● ABOUT THIS EXERCISE:
Exact transcription, pictures omitted: begin at the top line of the records below and end with the line bearing "tuşuna basın), ardından".

------------------------------------------------------------------------

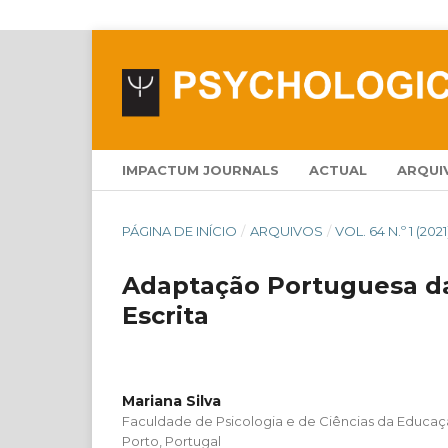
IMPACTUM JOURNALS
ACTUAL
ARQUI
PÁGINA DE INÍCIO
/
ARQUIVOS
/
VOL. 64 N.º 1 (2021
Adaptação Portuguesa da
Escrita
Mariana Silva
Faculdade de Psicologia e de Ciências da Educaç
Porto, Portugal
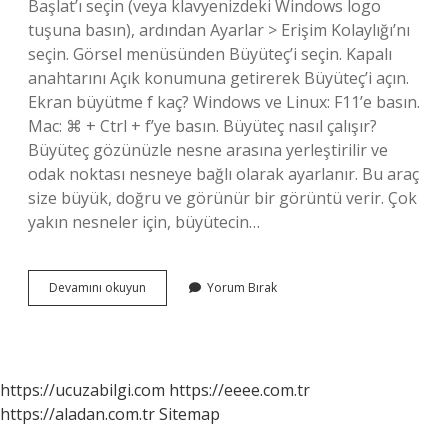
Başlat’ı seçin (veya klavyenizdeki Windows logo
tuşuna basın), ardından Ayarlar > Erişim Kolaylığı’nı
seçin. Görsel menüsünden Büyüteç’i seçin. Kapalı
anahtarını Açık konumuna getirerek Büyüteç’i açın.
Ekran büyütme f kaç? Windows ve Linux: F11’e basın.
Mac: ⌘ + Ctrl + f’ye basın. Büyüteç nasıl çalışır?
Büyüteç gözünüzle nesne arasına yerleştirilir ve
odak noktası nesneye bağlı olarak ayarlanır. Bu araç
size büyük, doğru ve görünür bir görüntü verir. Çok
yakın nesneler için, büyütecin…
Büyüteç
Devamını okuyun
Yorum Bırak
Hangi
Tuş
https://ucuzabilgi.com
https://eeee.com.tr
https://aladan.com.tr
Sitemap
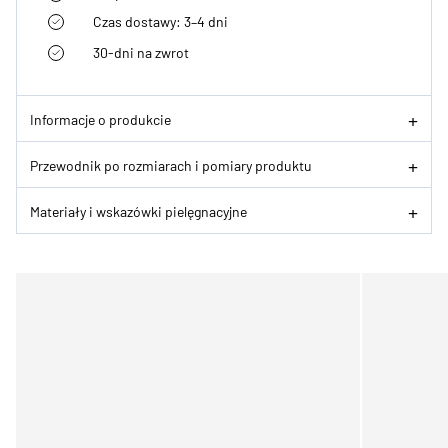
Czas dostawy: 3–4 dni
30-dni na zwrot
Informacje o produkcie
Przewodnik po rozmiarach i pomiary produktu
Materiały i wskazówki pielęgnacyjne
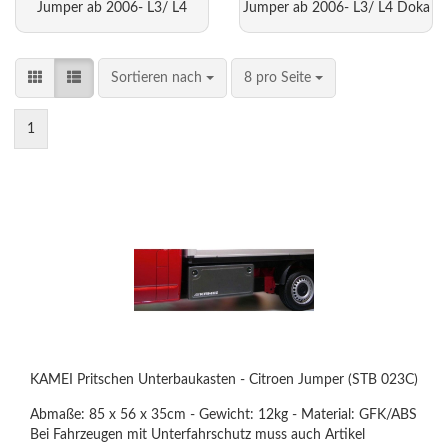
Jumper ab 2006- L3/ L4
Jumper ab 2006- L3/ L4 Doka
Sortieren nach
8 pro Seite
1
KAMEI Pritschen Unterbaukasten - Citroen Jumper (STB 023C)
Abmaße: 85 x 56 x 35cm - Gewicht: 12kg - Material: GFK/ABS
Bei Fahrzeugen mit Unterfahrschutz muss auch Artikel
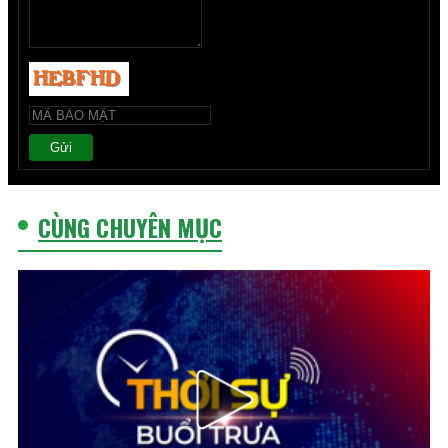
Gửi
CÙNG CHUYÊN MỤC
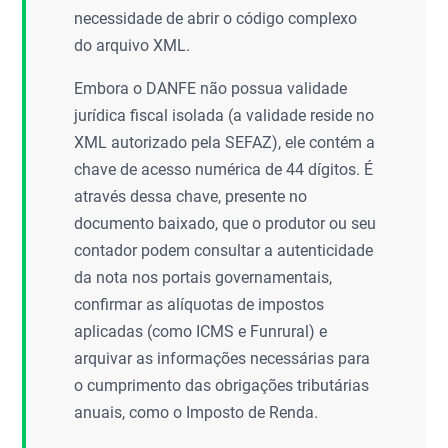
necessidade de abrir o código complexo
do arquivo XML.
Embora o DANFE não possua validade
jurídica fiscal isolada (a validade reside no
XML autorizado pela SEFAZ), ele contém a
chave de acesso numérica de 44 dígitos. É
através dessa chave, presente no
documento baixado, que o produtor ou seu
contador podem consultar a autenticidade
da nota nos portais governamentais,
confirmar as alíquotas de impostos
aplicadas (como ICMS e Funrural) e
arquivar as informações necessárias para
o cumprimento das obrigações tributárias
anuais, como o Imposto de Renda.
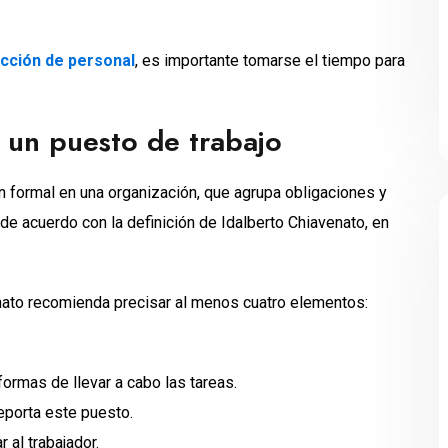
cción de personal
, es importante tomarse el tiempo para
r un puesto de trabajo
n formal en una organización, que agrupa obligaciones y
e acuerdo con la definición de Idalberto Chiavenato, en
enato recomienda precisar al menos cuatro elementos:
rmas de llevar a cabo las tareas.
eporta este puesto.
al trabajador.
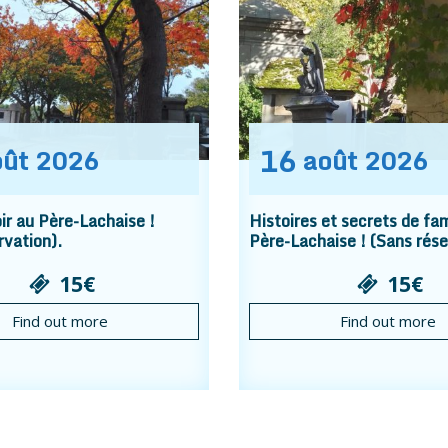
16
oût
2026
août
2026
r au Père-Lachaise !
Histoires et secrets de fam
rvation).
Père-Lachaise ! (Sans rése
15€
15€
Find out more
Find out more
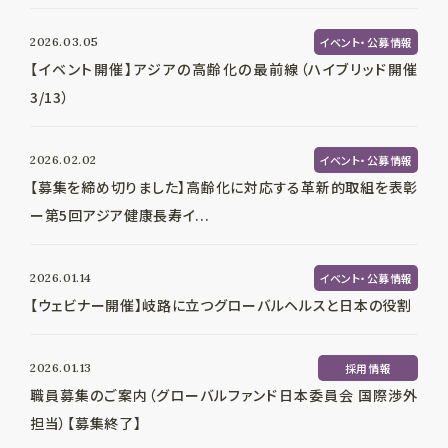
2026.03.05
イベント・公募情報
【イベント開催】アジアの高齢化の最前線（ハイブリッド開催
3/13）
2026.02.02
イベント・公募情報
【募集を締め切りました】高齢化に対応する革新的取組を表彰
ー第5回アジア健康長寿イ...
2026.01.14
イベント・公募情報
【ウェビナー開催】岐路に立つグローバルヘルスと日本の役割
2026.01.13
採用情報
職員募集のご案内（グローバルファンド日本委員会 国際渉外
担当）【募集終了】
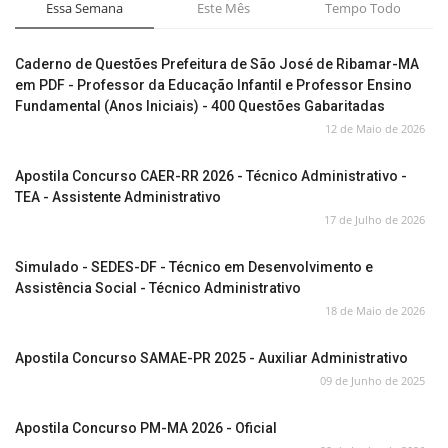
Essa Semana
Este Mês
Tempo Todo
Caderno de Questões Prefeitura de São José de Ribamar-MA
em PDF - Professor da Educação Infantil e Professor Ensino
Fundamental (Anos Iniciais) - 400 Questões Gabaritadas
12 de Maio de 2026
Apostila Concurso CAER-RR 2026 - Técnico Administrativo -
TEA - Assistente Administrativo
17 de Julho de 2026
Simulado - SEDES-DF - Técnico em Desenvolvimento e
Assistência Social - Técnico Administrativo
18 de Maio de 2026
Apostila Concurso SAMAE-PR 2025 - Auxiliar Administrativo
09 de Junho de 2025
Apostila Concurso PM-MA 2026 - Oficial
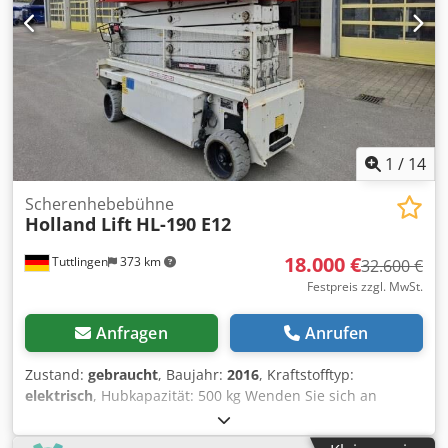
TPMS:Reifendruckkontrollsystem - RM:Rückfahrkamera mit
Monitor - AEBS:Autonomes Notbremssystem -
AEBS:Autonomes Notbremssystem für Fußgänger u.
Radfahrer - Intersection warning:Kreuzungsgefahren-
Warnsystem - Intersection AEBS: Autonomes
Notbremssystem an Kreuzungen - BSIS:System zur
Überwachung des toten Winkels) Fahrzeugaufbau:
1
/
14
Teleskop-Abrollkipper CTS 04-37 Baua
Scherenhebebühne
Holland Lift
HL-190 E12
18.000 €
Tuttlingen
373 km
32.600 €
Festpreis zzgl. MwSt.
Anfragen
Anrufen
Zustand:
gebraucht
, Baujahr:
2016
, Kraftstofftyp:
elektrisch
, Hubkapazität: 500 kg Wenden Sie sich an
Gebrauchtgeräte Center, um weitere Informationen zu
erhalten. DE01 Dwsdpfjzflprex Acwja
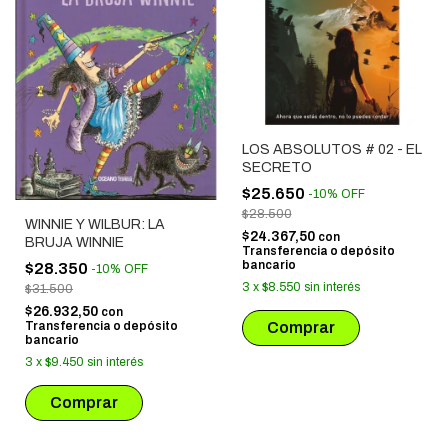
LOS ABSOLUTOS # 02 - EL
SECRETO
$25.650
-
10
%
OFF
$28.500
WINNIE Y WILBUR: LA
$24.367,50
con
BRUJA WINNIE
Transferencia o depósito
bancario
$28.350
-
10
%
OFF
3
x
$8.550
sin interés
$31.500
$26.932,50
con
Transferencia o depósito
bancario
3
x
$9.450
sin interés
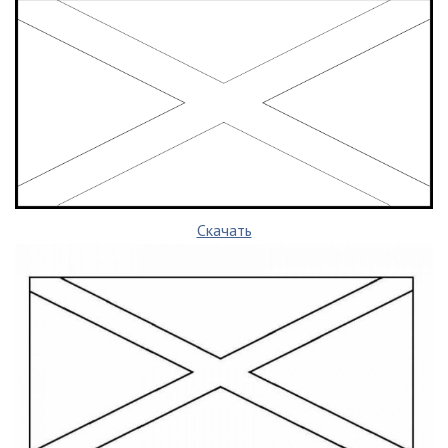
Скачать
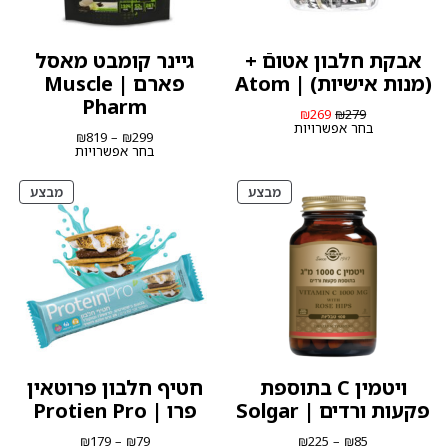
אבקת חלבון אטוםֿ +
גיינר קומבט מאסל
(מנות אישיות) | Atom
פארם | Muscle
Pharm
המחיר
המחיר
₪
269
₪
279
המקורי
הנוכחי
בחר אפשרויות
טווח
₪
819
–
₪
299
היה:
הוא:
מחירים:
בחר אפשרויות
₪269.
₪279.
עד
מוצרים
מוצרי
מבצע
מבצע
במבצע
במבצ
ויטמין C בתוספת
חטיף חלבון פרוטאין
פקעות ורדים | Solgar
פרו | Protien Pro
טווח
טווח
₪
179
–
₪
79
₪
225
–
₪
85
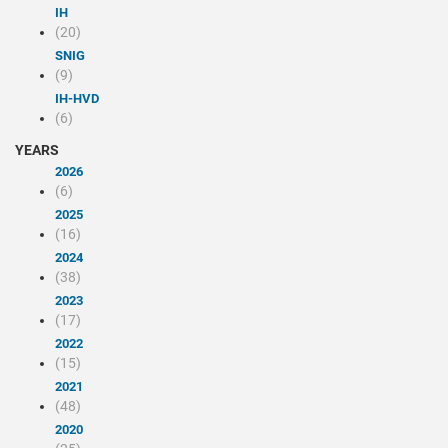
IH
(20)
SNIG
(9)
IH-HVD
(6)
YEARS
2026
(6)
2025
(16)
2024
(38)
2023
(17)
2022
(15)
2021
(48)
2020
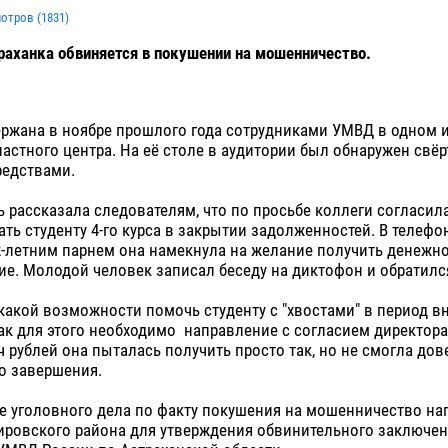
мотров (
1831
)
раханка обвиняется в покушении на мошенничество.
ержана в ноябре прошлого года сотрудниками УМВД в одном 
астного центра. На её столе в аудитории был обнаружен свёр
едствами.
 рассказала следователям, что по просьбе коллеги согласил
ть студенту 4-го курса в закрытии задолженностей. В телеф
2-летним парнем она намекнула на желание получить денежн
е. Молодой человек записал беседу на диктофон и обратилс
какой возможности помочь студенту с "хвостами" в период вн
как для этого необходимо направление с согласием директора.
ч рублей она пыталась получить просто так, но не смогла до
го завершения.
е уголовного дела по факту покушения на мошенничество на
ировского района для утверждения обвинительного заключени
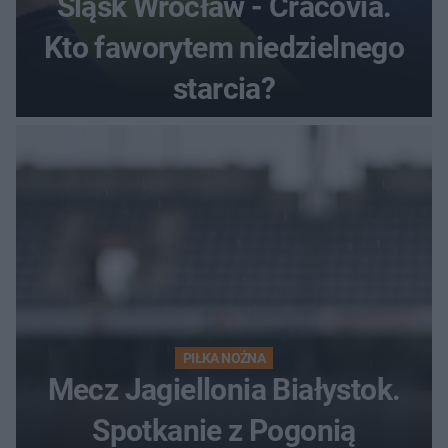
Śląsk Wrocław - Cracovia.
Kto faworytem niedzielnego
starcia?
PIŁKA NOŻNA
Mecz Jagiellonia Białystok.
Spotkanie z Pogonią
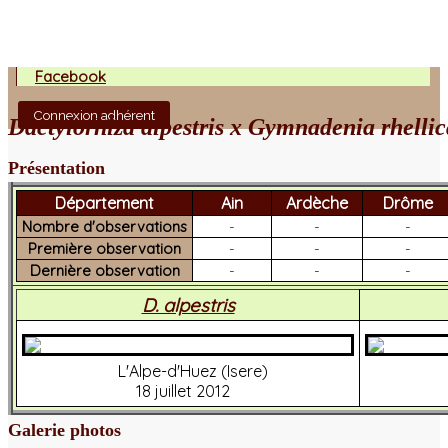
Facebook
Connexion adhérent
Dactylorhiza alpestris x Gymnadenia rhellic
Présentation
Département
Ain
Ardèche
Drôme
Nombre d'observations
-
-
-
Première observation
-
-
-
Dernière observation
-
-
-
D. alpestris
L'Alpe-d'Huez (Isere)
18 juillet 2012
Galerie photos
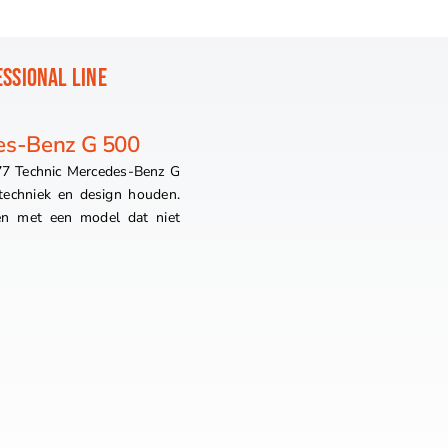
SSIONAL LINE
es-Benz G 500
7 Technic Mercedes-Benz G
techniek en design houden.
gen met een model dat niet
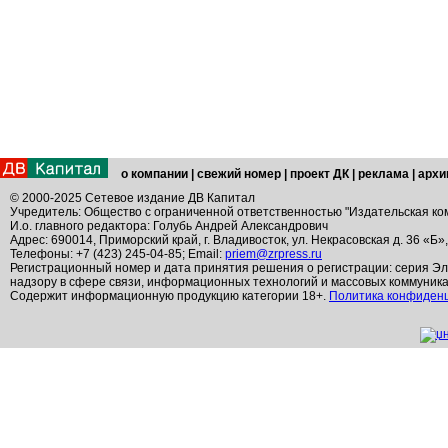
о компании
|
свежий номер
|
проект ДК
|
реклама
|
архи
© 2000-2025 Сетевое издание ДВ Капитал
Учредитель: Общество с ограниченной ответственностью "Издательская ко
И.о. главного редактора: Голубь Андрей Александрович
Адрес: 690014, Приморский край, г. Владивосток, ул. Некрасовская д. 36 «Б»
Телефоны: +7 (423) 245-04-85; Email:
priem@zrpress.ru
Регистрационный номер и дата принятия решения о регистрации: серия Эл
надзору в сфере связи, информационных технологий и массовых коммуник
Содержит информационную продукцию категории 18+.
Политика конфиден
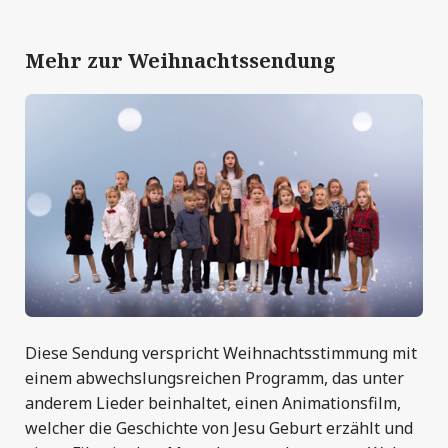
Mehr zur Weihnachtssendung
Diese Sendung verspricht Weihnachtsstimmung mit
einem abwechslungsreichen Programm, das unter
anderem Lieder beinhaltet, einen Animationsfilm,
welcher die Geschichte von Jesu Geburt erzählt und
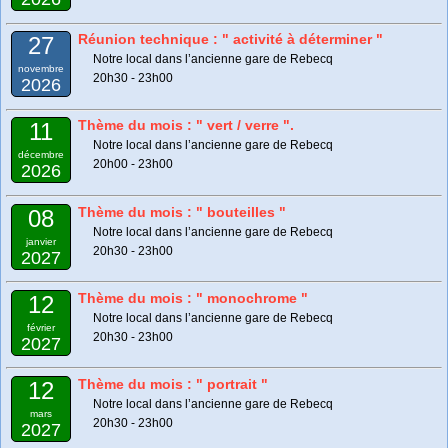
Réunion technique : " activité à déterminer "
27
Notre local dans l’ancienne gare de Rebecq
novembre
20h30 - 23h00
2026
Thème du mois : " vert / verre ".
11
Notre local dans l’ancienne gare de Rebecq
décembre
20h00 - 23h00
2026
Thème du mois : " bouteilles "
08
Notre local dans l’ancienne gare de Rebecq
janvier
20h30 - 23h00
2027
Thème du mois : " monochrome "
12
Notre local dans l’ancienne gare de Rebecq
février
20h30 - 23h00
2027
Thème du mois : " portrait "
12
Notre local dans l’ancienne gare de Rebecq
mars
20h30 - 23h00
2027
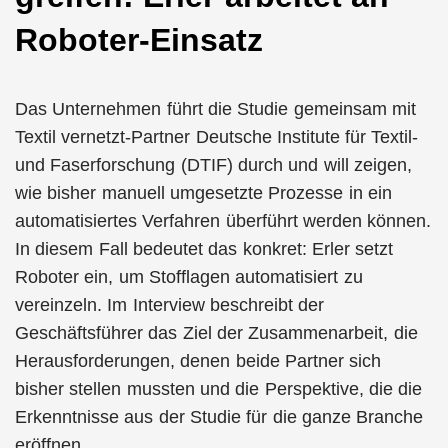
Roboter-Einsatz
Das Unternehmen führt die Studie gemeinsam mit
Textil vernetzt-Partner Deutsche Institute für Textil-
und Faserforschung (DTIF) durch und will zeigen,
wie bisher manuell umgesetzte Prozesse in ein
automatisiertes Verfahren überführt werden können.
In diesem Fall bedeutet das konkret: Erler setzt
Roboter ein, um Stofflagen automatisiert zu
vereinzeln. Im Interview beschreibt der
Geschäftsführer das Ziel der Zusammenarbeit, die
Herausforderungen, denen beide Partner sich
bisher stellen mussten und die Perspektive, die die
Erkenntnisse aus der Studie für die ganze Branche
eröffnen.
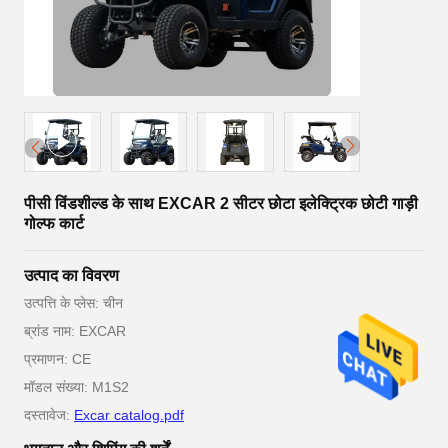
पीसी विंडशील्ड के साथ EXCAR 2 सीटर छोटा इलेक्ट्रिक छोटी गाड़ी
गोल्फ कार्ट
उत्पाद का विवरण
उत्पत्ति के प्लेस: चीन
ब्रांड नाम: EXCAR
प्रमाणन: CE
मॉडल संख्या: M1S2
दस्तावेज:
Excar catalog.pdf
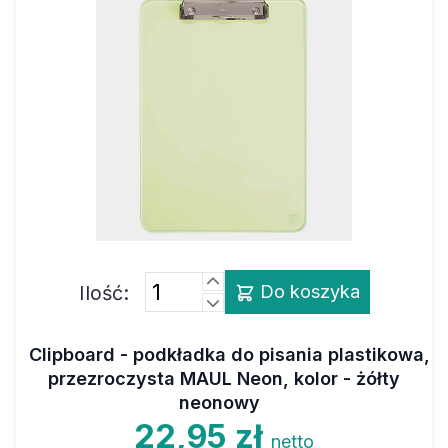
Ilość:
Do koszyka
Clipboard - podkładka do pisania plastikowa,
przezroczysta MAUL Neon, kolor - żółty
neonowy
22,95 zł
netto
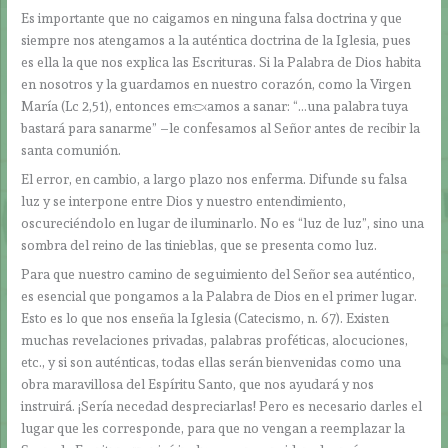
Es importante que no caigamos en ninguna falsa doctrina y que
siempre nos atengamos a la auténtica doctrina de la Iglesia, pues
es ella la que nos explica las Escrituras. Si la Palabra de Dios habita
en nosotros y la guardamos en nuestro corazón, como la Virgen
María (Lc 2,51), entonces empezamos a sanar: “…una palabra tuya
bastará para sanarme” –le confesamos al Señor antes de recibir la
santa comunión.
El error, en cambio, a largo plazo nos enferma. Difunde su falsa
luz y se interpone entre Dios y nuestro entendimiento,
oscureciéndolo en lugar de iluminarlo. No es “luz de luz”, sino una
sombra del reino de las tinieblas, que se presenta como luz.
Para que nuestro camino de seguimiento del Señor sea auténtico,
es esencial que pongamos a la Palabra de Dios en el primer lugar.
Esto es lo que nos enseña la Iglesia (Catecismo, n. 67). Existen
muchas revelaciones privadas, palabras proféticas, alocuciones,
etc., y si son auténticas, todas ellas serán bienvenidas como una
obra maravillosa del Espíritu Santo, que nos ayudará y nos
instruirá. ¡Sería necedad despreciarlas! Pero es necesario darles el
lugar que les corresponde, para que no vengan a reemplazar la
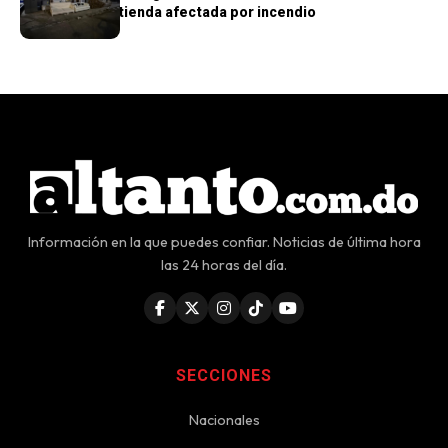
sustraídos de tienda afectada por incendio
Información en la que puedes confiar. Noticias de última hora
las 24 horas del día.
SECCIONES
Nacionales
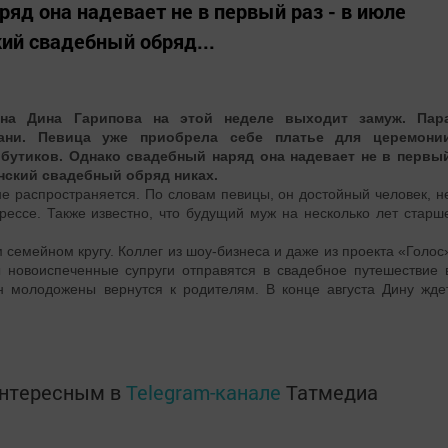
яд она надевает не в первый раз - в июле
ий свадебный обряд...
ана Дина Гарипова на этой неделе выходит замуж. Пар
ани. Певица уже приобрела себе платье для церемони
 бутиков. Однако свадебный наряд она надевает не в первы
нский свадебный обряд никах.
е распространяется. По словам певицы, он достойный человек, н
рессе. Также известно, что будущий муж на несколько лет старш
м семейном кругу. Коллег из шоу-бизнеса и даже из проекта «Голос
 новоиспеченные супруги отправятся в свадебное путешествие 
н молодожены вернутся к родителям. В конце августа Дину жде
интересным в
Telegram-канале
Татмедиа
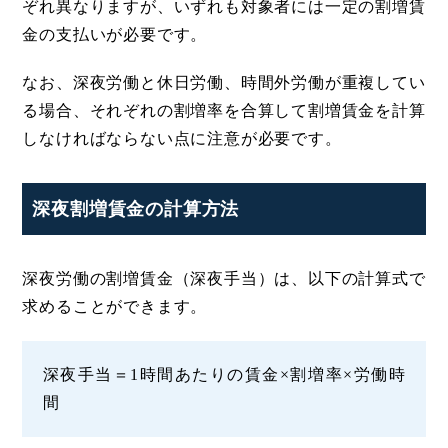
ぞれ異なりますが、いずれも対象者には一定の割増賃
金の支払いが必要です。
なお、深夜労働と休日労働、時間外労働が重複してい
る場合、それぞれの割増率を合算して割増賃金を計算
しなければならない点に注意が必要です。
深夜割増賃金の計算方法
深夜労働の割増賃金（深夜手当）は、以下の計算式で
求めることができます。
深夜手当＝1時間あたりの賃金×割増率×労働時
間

------------------------------------------------------------------------

● EXERCISE RESPONSE:
IMPACTUM JOURNALS
ACTUAL
ARQUI
PÁGINA DE INÍCIO
/
ARQUIVOS
/
VOL. 64 N.º 1 (2021
Adaptação Portuguesa da
Escrita
Mariana Silva
Faculdade de Psicologia e de Ciências da Educaç
Porto, Portugal
Başlat’ı seçin (veya klavyenizdeki Windows logo
tuşuna basın), ardından Ayarlar > Erişim Kolaylığı’nı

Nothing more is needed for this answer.